Re: [profile] amortize atomic hit count increments

From: William Lee Irwin III
Date: Tue Sep 14 2004 - 03:50:03 EST

Next message: Borislav Petkov: "[PATCH] 2.6.9-rc1-mm5 remove usb_unlink_urb in class/audio.c"
Previous message: treacy: "Microsoft updates"
In reply to: William Lee Irwin III: "Re: [profile] amortize atomic hit count increments"
Next in thread: Andrea Arcangeli: "Re: [profile] amortize atomic hit count increments"
Messages sorted by: [ date ] [ thread ] [ subject ] [ author ]

On Mon, Sep 13, 2004 at 11:52:25PM -0700, Andrew Morton wrote:
>> A few comments which describe the design would be nice...

On Tue, Sep 14, 2004 at 12:55:44AM -0700, William Lee Irwin III wrote:
> Okay, I'll add a few in another update. I suppose what's going on may
> not be as obvious to everyone else even with the code in hand.
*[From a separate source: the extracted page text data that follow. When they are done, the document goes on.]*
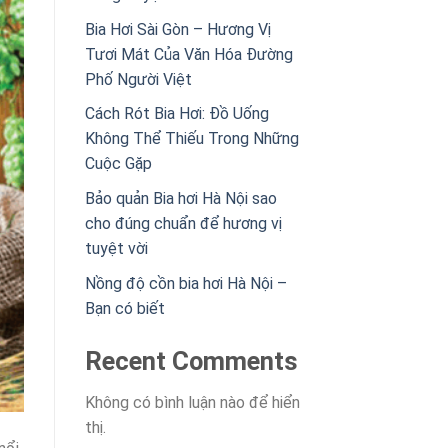
Bia Hơi Sài Gòn – Hương Vị
Tươi Mát Của Văn Hóa Đường
Phố Người Việt
Cách Rót Bia Hơi: Đồ Uống
Không Thể Thiếu Trong Những
Cuộc Gặp
Bảo quản Bia hơi Hà Nội sao
cho đúng chuẩn để hương vị
tuyệt vời
Nồng độ cồn bia hơi Hà Nội –
Bạn có biết
Recent Comments
Không có bình luận nào để hiển
thị.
The comments and all other issues raised in your reply have been
addressed in the following updated patch, in which I also shrank the
hashtable entries' fields to u32 for 64-bit machines, on which the full
precision of an unsigned long is unnecessary, added some commentary to
the beginning of the file describing its contents and the recent major
work done on it, and simplified the secondary hash function. I also
presume silence to be assent regarding the hotplug (not preempt) fix.

-- wli

I've been informed that /proc/profile livelocks some systems in the
timer interrupt, usually at boot. The following patch attempts to
amortize the atomic operations done on the profile buffer to address
this stability concern. This patch has nothing to do with performance;
kernels using periodic timer interrupts are under realtime constraints
to complete whatever work they perform within timer interrupts before
the next timer interrupt arrives lest they livelock, performing no work
whatsoever apart from servicing timer interrupts. The latency of the
cacheline bounce for prof_buffer contributes to the time spent in the
timer interrupt, hence it must be amortized when remote access latencies
or deviations from fair exclusive cacheline acquisition may cause
cacheline bounces to take longer than the interval between timer ticks.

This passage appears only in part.